Of course, the dinosaur effects are pretty amazing. But they were that 22 years ago. Recently I was amazed at how well those original effects held up when the movie was released in 3D. This movie is just as spectacular, but the images haven’t really improved. I see no quantum jump from that film to this. Again, it’s a case of more replacing better. They’re very good, to be sure. But we’re already used to that and perhaps more than a little jaded.
The film racks up the carnage and ends up as a kind of monster mash-up with a few dinosaurs getting into the fight. The T-Rex is made out as the hero and gets cheered by the audience when he makes his appearance, much like Clint Eastwood standing on the bridge waiting for the bad guys to come and get wasted. The film does that a lot. At times I felt like I was watching a western with dinosaurs as the gunslingers. The movie gives them almost human qualities that didn’t quite work out for me at all.
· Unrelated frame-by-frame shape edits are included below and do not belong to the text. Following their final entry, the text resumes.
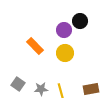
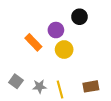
purple circle: (64, 30) -> (56, 30), moved

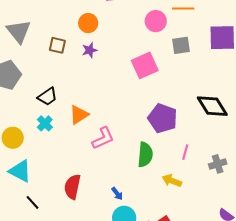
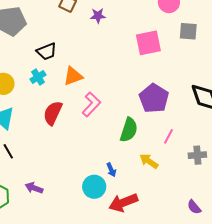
pink L-shape: (103, 138) -> (91, 104), turned -35
red semicircle: (72, 187) -> (53, 113), moved
blue arrow: (117, 194) -> (111, 170), moved

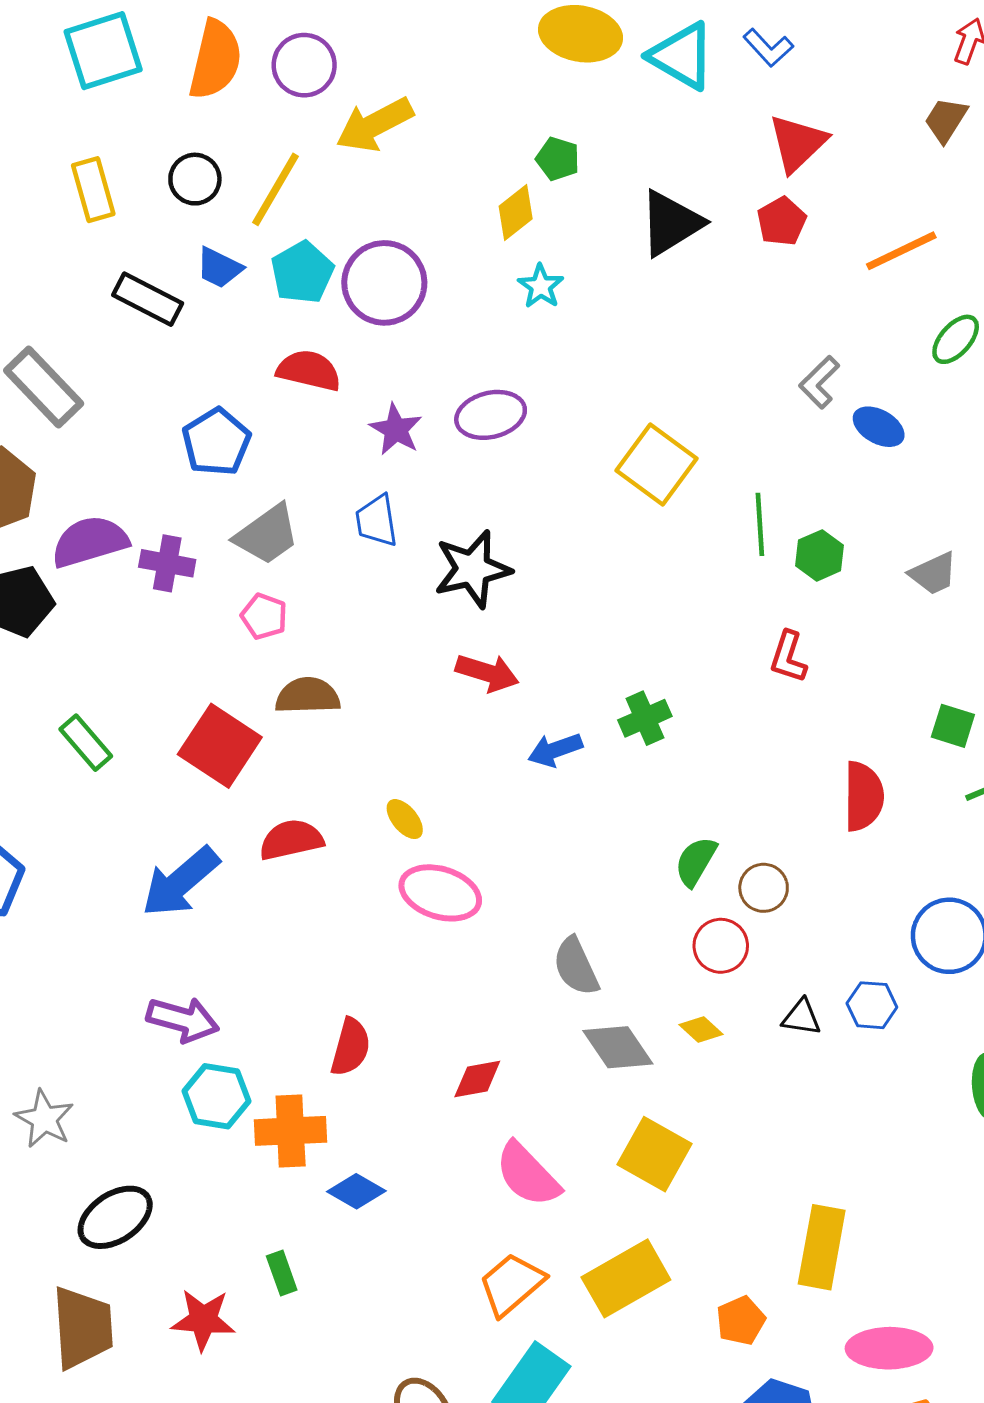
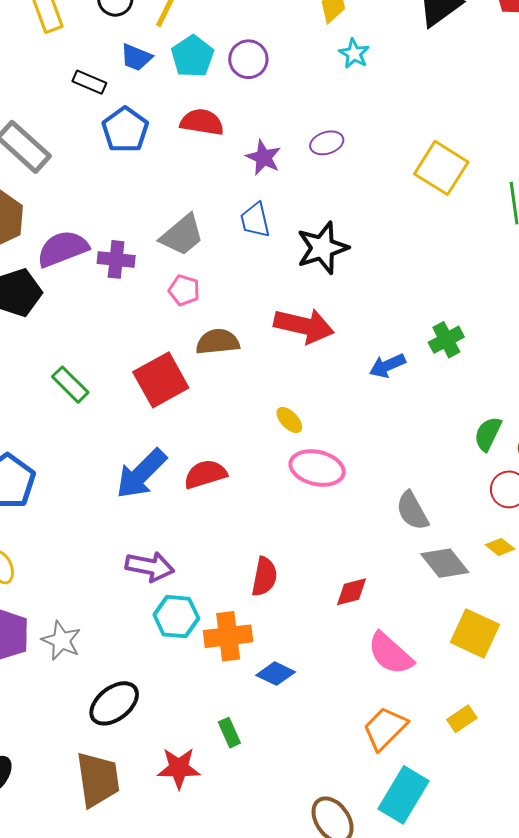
purple circle: (384, 283) -> (248, 59), size x0.7
black rectangle: (148, 299) -> (89, 82), size x0.7
purple ellipse: (491, 415) -> (327, 143), size x0.7
blue pentagon: (216, 442) -> (125, 130), moved
red arrow: (487, 673) -> (304, 326), moved, size x1.4
red square: (220, 746) -> (161, 380), turned 32
red semicircle: (291, 840) -> (205, 474), moved
yellow rectangle: (626, 1278) -> (462, 719), size x0.5

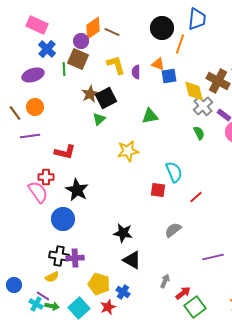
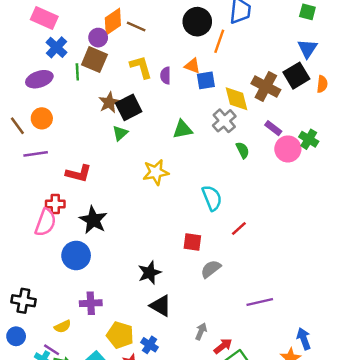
gray cross: (203, 106) -> (224, 121), moved
red square: (158, 190) -> (192, 242), moved
pink semicircle: (38, 192) -> (45, 222), turned 55
black star: (123, 233) -> (150, 273), turned -30
black cross: (59, 256) -> (23, 301), moved

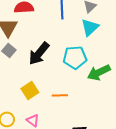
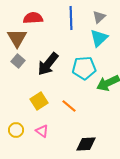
orange line: (60, 95) -> (69, 106), turned 42

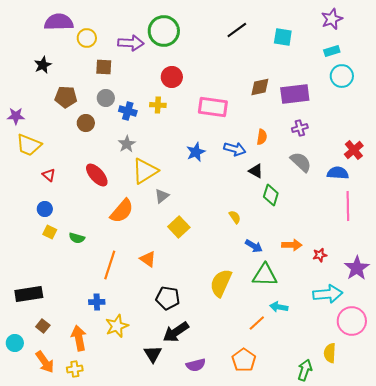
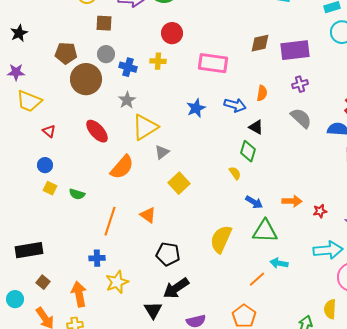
black star: (43, 65) -> (19, 33), moved
brown circle: (86, 123) -> (86, 79), size x1.8
green diamond: (271, 195) -> (248, 151), moved

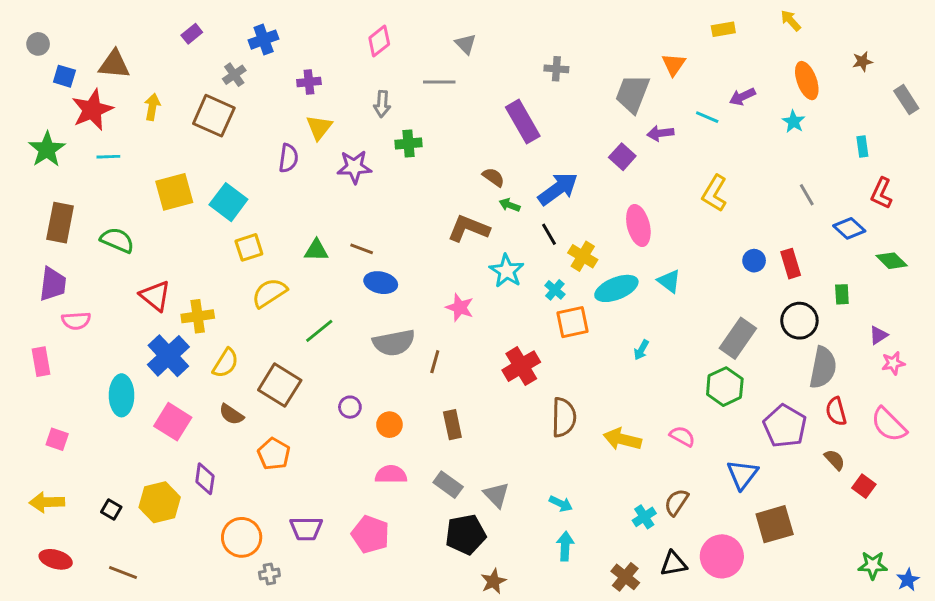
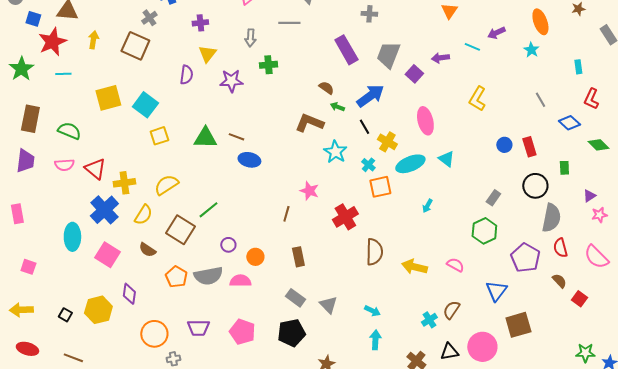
gray trapezoid: (633, 94) -> (388, 55), moved
green triangle: (316, 250) -> (205, 138), size x1.4
yellow semicircle: (269, 293) -> (166, 185), moved
pink star: (460, 307) -> (309, 191), moved
pink semicircle: (76, 321) -> (64, 165), moved
green line: (319, 331) -> (208, 210), moved
gray rectangle: (738, 338) -> (493, 198), size x0.6
gray semicircle: (394, 343) -> (208, 276), moved
pink semicircle: (391, 474) -> (240, 281), moved
black pentagon: (466, 534) -> (291, 333), moved

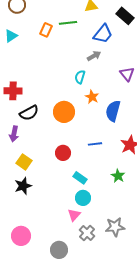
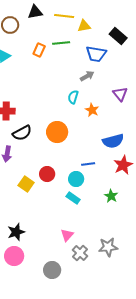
blue trapezoid: (103, 34) -> (96, 54), turned 60
orange star: (92, 97) -> (92, 110), moved
blue semicircle: (113, 111) -> (113, 141), moved, turned -120
red circle: (63, 153) -> (47, 174), moved
yellow square: (24, 162) -> (26, 184), moved
black star: (23, 186) -> (16, 232), moved
cyan circle: (83, 198) -> (76, 179), moved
There’s going to be money made here, for sure. We are all hungry for more Jurassic adventures. The film uses BD Wong, the only returning character, as a set-up for future movies. This won’t be the last roar for the Jurassic movies. As long as they continue to make big money and deliver an entertaining ride they will not soon go extinct. I just hope the filmmakers don’t become as jaded as the audience. We need relatable characters in emotional situations. It would be too easy to fall back on formula. “They’re dinosaurs, wow enough.”